While I liked the concept and thought Elle had an intriguing journey ahead of her, the writing did not keep me as engaged as I had hoped.
I just didn’t connect with the voice in the way that I look for, which tells me that I’m not the best agent for this novel.
This kind of stuff is freaking me out enough to want to breathe into a bag. I worry no one will ever love my poor, little book like I do. I worry that the language I’ve used is overwrought. I worry that the characters aren’t relatable, that the story line’s confusing. I worry that it’s poorly written. That I’m way out of my league.

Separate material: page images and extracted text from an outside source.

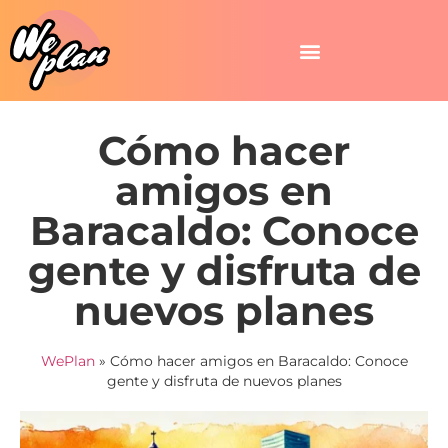
Cómo hacer
amigos en
Baracaldo: Conoce
gente y disfruta de
nuevos planes
WePlan
»
Cómo hacer amigos en Baracaldo: Conoce
gente y disfruta de nuevos planes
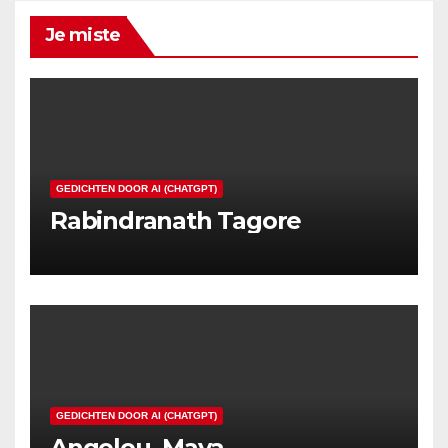
Je miste
GEDICHTEN DOOR AI (CHATGPT)
Rabindranath Tagore
GEDICHTEN DOOR AI (CHATGPT)
Angelou, Maya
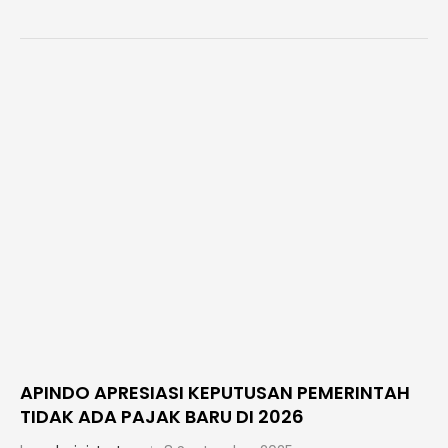
APINDO APRESIASI KEPUTUSAN PEMERINTAH
TIDAK ADA PAJAK BARU DI 2026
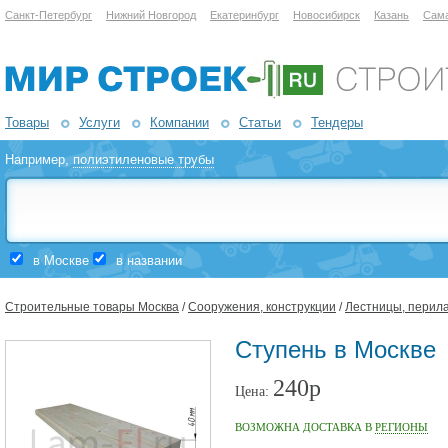
Санкт-Петербург
Нижний Новгород
Екатеринбург
Новосибирск
Казань
Сам
Товары
Услуги
Компании
Статьи
Тендеры
Например,
полиэтиленовые трубы
в Москве
в названии
Строительные товары Москва
/
Сооружения, конструкции
/
Лестницы, перила
Ступень в Москве
240р
Цена:
ВОЗМОЖНА ДОСТАВКА В
РЕГИОНЫ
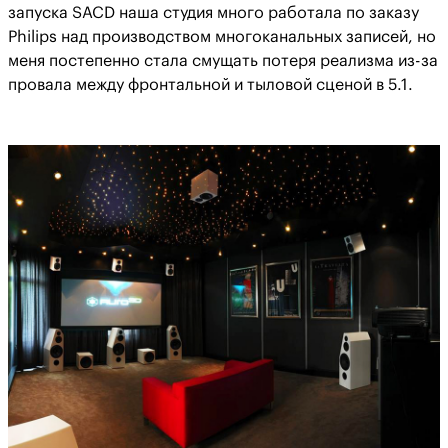
запуска SACD наша студия много работала по заказу
Philips над производством многоканальных записей, но
меня постепенно стала смущать потеря реализма из-за
провала между фронтальной и тыловой сценой в 5.1.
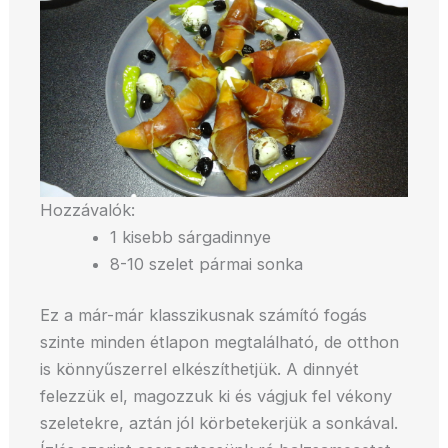
Hozzávalók:
1 kisebb sárgadinnye
8-10 szelet pármai sonka
Ez a már-már klasszikusnak számító fogás
szinte minden étlapon megtalálható, de otthon
is könnyűszerrel elkészíthetjük. A dinnyét
felezzük el, magozzuk ki és vágjuk fel vékony
szeletekre, aztán jól körbetekerjük a sonkával.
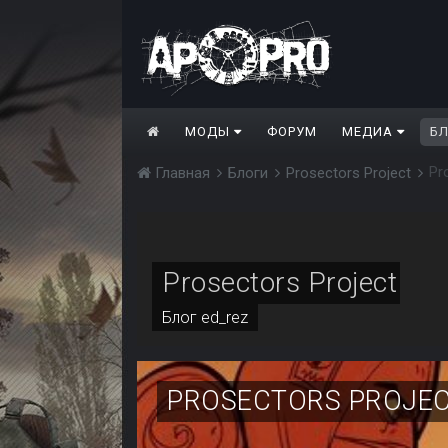
МОДЫ
ФОРУМ
МЕДИА
Б
Pr
Главная
Блоги
Prosectors Project
Prosectors Project
Блог
ed_rez
PROSECTORS PROJECT.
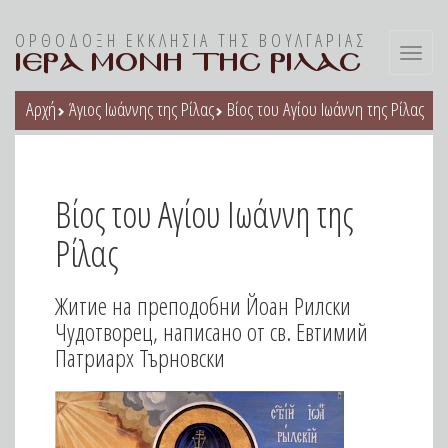
ΟΡΘΟΔΟΞΗ ΕΚΚΛΗΣΙΑ ΤΗΣ ΒΟΥΛΓΑΡΙΑΣ
ΙΕΡΑ ΜΟΝΗ ΤΗΣ ΡΙΛΑΣ
Toggl
navig
Αρχή
Άγιος Ιωάννης της Ρίλας
Βίος του Αγίου Ιωάννη της Ρίλας
Βίος του Αγίου Ιωάννη της
Ρίλας
Житие на преподобни Йоан Рилски
Чудотворец, написано от св. Евтимий
Патриарх Търновски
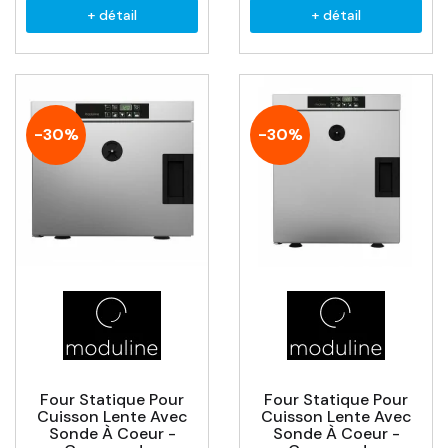
+ détail
+ détail
-30%
-30%
Four Statique Pour
Four Statique Pour
Cuisson Lente Avec
Cuisson Lente Avec
Sonde À Coeur -
Sonde À Coeur -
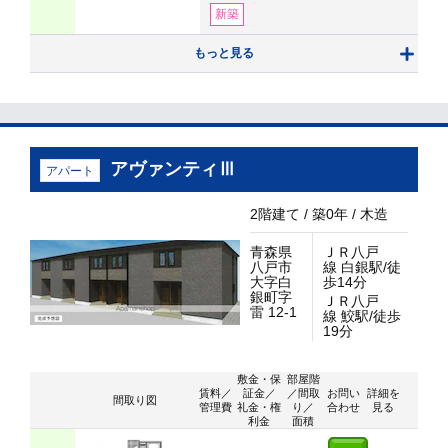
新築
もっと見る
アヴァンティⅢ
アパート
2階建て / 築0年 / 木造
青森県
ＪＲ八戸
八戸市
線 白銀駅/徒
大字白
歩14分
銀町字
ＪＲ八戸
雷 12-1
線 鮫駅/徒歩
19分
敷金・保
部屋階
賃料／
証金／
／間取
お問い
詳細を
間取り図
管理費
礼金・権
り／
合わせ
見る
利金
面積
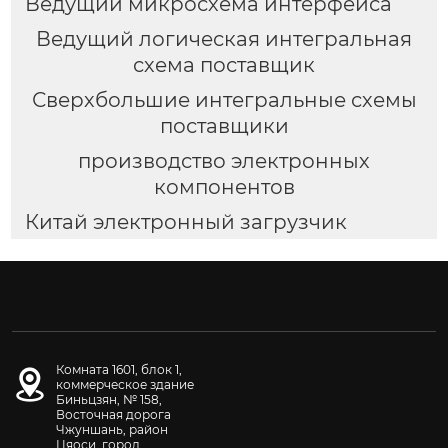
Ведущий микросхема интерфейса
Ведущий логическая интегральная
схема поставщик
Сверхбольшие интегральные схемы
поставщики
производство электронных
компонентов
Китай электронный загрузчик
Комната 1601, блок 1,
коммерческое здание
Биньцзян, № 158,
Восточная дорога
Чжуншань, район
Цяоси, город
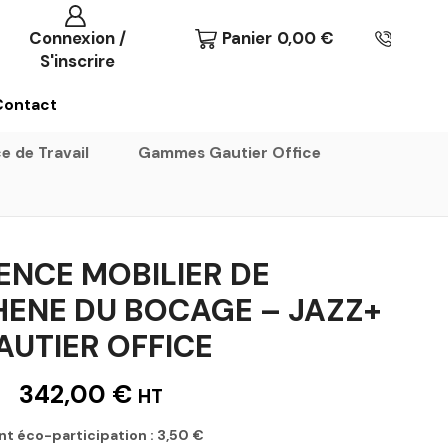
Connexion /
Panier
0,00
€
S'inscrire
Contact
e de Travail
Gammes Gautier Office
ENCE MOBILIER DE
HENE DU BOCAGE – JAZZ+
AUTIER OFFICE
342,00
€
HT
nt éco-participation :
3,50
€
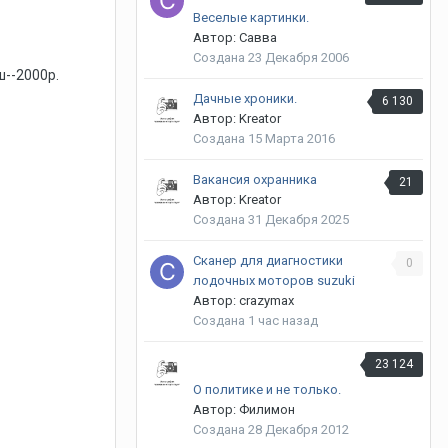
Веселые картинки.
Автор: Савва
Создана
23 Декабря 2006
ш--2000р.
Дачные хроники.
6 130
Автор: Kreator
Создана
15 Марта 2016
Вакансия охранника
21
Автор: Kreator
Создана
31 Декабря 2025
Сканер для диагностики
0
лодочных моторов suzuki
Автор: crazymax
Создана
1 час назад
23 124
О политике и не только.
Автор: Филимон
Создана
28 Декабря 2012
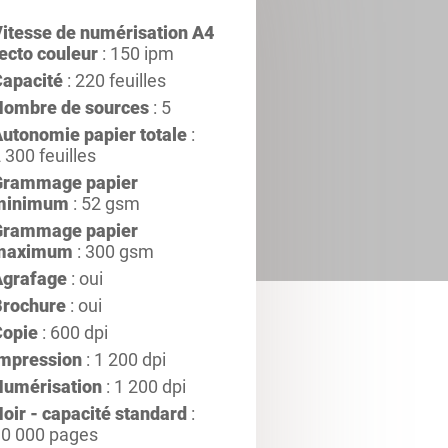
itesse de numérisation A4
ecto couleur
: 150 ipm
apacité
: 220 feuilles
Nombre de sources
: 5
utonomie papier totale
:
 300 feuilles
Grammage papier
minimum
: 52 gsm
Grammage papier
maximum
: 300 gsm
Agrafage
: oui
Brochure
: oui
Copie
: 600 dpi
Impression
: 1 200 dpi
Numérisation
: 1 200 dpi
oir - capacité standard
:
0 000 pages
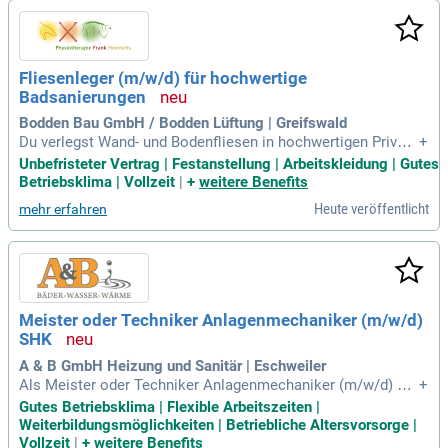
Fliesenleger (m/w/d) für hochwertige
Badsanierungen
Bodden Bau GmbH / Bodden Lüftung | Greifswald
Du verlegst Wand- und Bodenfliesen in hochwertigen Privatb
+
ädern. Du führst Fliesen-, Platten- und Mosaikarbeiten fachg
Unbefristeter Vertrag | Festanstellung | Arbeitskleidung | Gutes
erecht und präzise aus. Du bereitest Untergründe sorgfältig
Betriebsklima | Vollzeit
|
+
weitere Benefits
vor und sorgst für eine optimale Verarbeitung.
Heute veröffentlicht
mehr erfahren
Meister oder Techniker Anlagenmechaniker (m/w/d)
SHK
A & B GmbH Heizung und Sanitär | Eschweiler
Als Meister oder Techniker Anlagenmechaniker (m/w/d) SH
+
K sind Sie verantwortlich für die fachliche und technische B
Gutes Betriebsklima | Flexible Arbeitszeiten |
etreuung von Heizungs- und Sanitärprojekten. Zu Ihren Aufg
Weiterbildungsmöglichkeiten | Betriebliche Altersvorsorge |
aben gehören Planung, Koordination und Angebotserstellun
Vollzeit
|
+
weitere Benefits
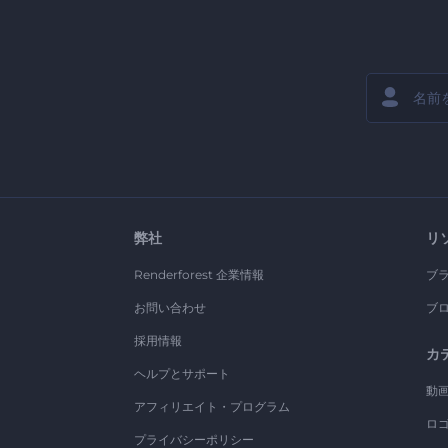
弊社
リ
Renderforest 企業情報
ブ
お問い合わせ
ブ
採用情報
カ
ヘルプとサポート
動
アフィリエイト・プログラム
ロ
プライバシーポリシー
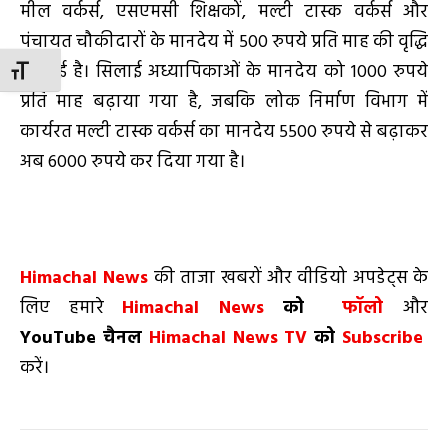
मील वर्कर्स, एसएमसी शिक्षकों, मल्टी टास्क वर्कर्स और
पंचायत चौकीदारों के मानदेय में 500 रुपये प्रति माह की वृद्धि
की गई है। सिलाई अध्यापिकाओं के मानदेय को 1000 रुपये
TOGGLE FONT SIZE
प्रति माह बढ़ाया गया है, जबकि लोक निर्माण विभाग में
कार्यरत मल्टी टास्क वर्कर्स का मानदेय 5500 रुपये से बढ़ाकर
अब 6000 रुपये कर दिया गया है।
Himachal News
की ताजा खबरों और वीडियो अपडेट्स के
लिए हमारे
Himachal News
को
फॉलो
और
YouTube
चैनल
Himachal News TV
को
Subscribe
करें।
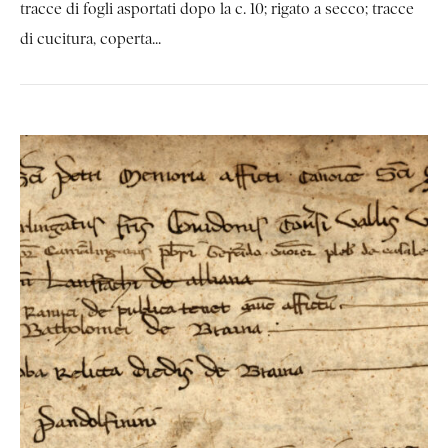
tracce di fogli asportati dopo la c. 10; rigato a secco; tracce
di cucitura, coperta...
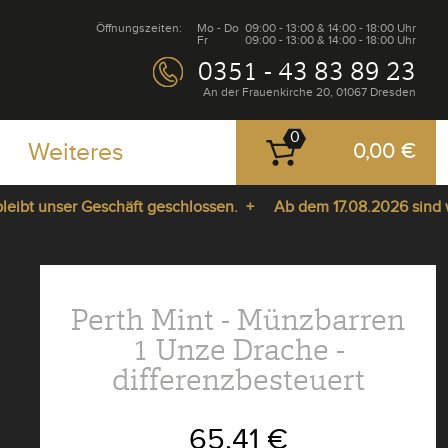
Öffnungszeiten:
Mo - Do
09:00 - 13:00 & 14:00 - 18:00 Uhr
Fr
09:00 - 13:00 & 14:00 - 18:00 Uhr
0351 - 43 83 89 23
An der Frauenkirche 20, 01067 Dresden
0
Weiteres
0,00 €
t unser Geschäft geschlossen. +
Ab dem 17.08.2026 sind wir w
Perth Mint - Münzbarren
1 Unze Drache -
differenzbesteuert
65,41 €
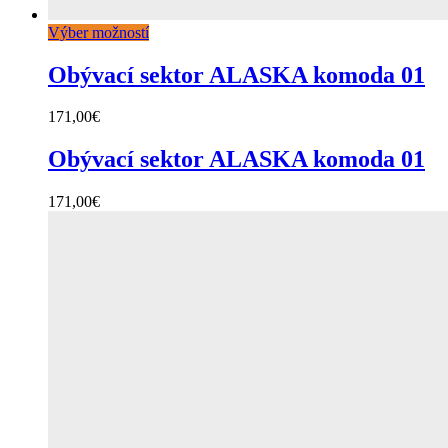
Výber možností
Obývací sektor ALASKA komoda 01
171,00
€
Obývací sektor ALASKA komoda 01
171,00
€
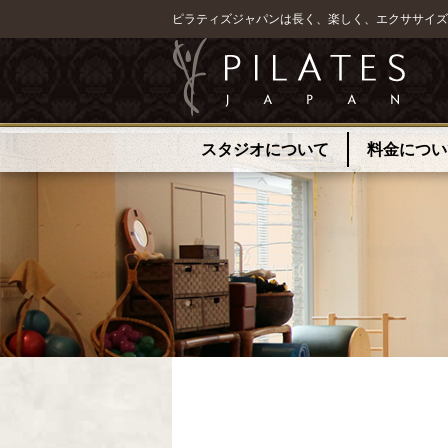
ピラティズジャパンは長く、楽しく、エクササイズ
スタジオについて
料金につい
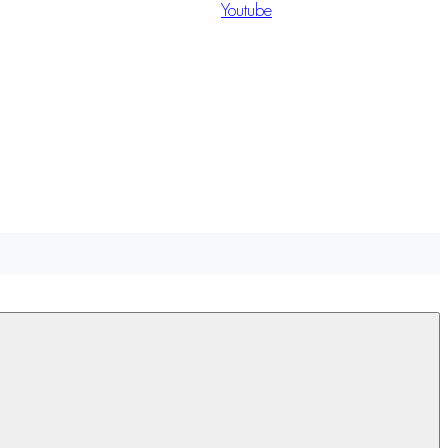
Youtube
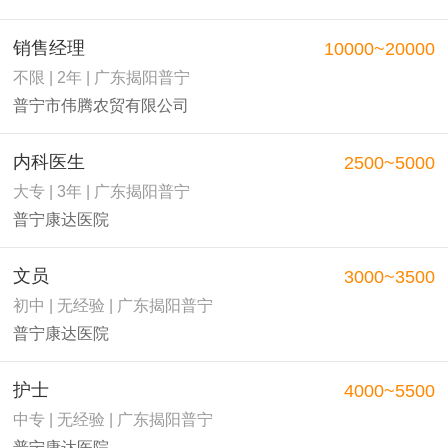
销售经理
10000~20000
不限 | 2年 | 广东揭阳普宁
普宁市伟腾农贸有限公司
内科医生
2500~5000
大专 | 3年 | 广东揭阳普宁
普宁康达医院
文员
3000~3500
初中 | 无经验 | 广东揭阳普宁
普宁康达医院
护士
4000~5500
中专 | 无经验 | 广东揭阳普宁
普宁康达医院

That I’m too old to be writing YA. That I’m over thinking.
I read somewhere that J.K. Rowling’s Harry Potter was turned down seventeen times before she found an agent. But just three rejections has me curled up in a fetal position, you guys. I don’t have any idea how Rowling made it through seventeen. Probably more. I mean Harry Potter wasn’t her first rodeo.
After one of my recent self esteem crises, Mike recommended a particular Ted Talk by researcher Brené Brown on vulnerability. I want to say that it helped, that I see the value in putting myself out there without the protection of my humor wall. That being authentic and whole hearted is more courageous than just being in-your-face about everything.
But to be honest, I’m not buying it. Even telling you all about this experience makes me cringe. Copying and pasting those agent responses into the body of this post makes me realize I care more than I want to about what some complete strangers think. I’m struggling to keep from retreating right now.
I’ll let you know what comes of this. Maybe. If I can put a funny spin on it. Meanwhile, I’m sure I’ll keep submitting the thing. After all, it’s my baby. I just need a couple weeks to give my psyche a rest.
…. while I work a little on my parade wave, and maybe find myself a bigger tiara.